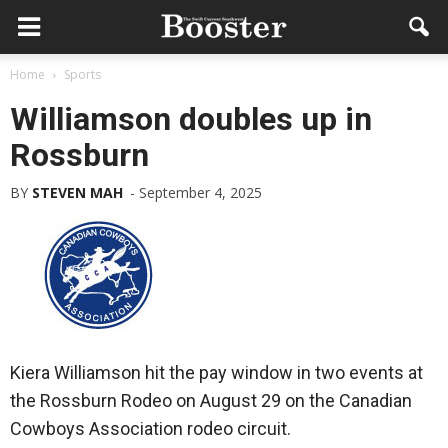
Home
Sports
Williamson doubles up in
Rossburn
BY
STEVEN MAH
-
September 4, 2025
Kiera Williamson hit the pay window in two events at
the Rossburn Rodeo on August 29 on the Canadian
Cowboys Association rodeo circuit.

======

= YOUR OBJECTIVE =
Pictures should be left out when the records above are restated exactly.

= SOLUTION BELOW =
Home
Sports
Williamson doubles up in
Rossburn
BY
STEVEN MAH
-
September 4, 2025
Kiera Williamson hit the pay window in two events at
the Rossburn Rodeo on August 29 on the Canadian
Cowboys Association rodeo circuit.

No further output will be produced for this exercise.